Pandora's music service has always been more passive than those of on-demand competitors, but that is about to change.
Pandora plans to step up its streaming radio service to compete with on-demand music services.
Some details of Pandora’s plans to expand its offerings followed the company’s Monday announcement that it expects to acquire technology and intellectual property from Rdio.
Brian McAndrews, Pandora’s chief executive, says in Pandora’s announcement:
“We are defining the next chapter of Pandora’s growth story. … Adding Rdio’s impressive technology and talented people will fast-track new dimensions and enhancements to our service.”
U.S. Bankruptcy Court records show that Rdio, which also offers a streaming radio service, filed a voluntary petition for Chapter 11 bankruptcy protection on Monday in Northern California.
MarketWatch reports that, during a conference call later Monday, McAndrews said the deal with Rdio is part of Pandora’s attempt to challenge on-demand music services from companies like Spotify, Apple and Google.

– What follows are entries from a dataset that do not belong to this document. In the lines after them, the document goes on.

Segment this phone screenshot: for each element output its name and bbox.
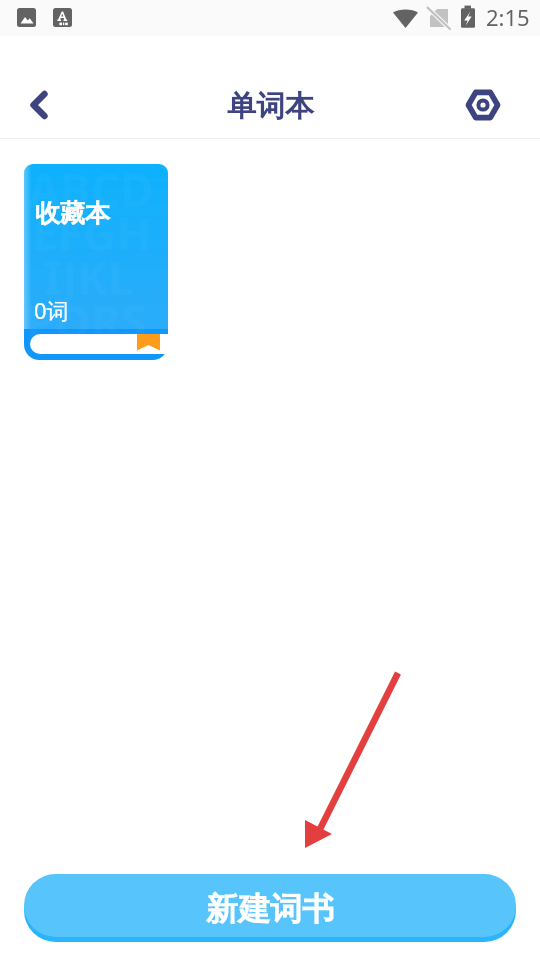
staticText: 单词本 — [227, 88, 314, 125]
button[interactable]: Settings — [459, 81, 507, 129]
staticText: 新建词书 — [206, 889, 334, 929]
staticText: IJKL — [44, 246, 134, 309]
staticText: EFGH — [32, 202, 152, 265]
staticText: PQRS — [26, 290, 147, 353]
button[interactable]: ABCD — [24, 164, 168, 360]
button[interactable]: 新建词书 — [24, 874, 516, 942]
staticText: 0词 — [34, 295, 69, 325]
button[interactable]: Back — [15, 81, 63, 129]
staticText: 2:15 — [486, 2, 530, 32]
staticText: 收藏本 — [35, 198, 110, 229]
staticText: ABCD — [28, 164, 154, 221]
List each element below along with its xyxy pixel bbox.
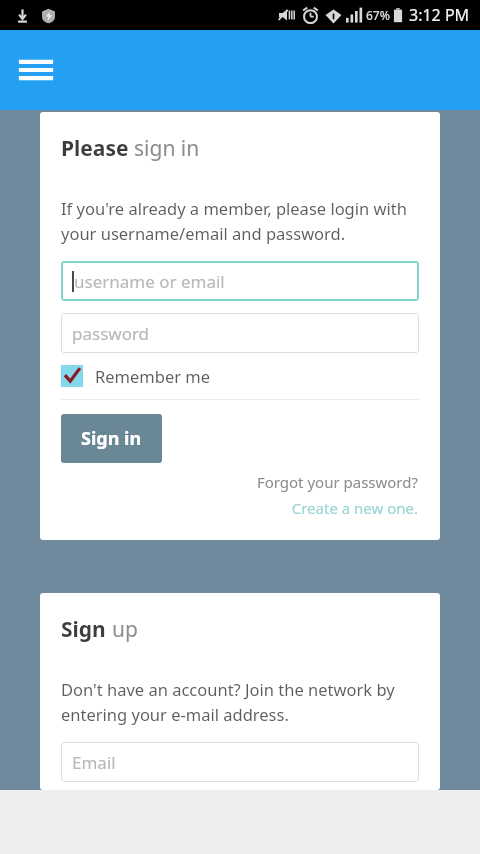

Currently, Pandora’s service is more passive than those of on-demand services like Spotify, MarketWatch explains:
While other services allow users to listen to specific albums and songs with the aim of locking them into monthly subscription fees, Pandora has stuck with a more passive style of online radio, which allows themed radio stations that choose songs for the listener.
Now, however, Pandora plans to add a multi-tiered subscription offering, with “late 2016” being the company’s “best estimate at this time,” according to MarketWatch.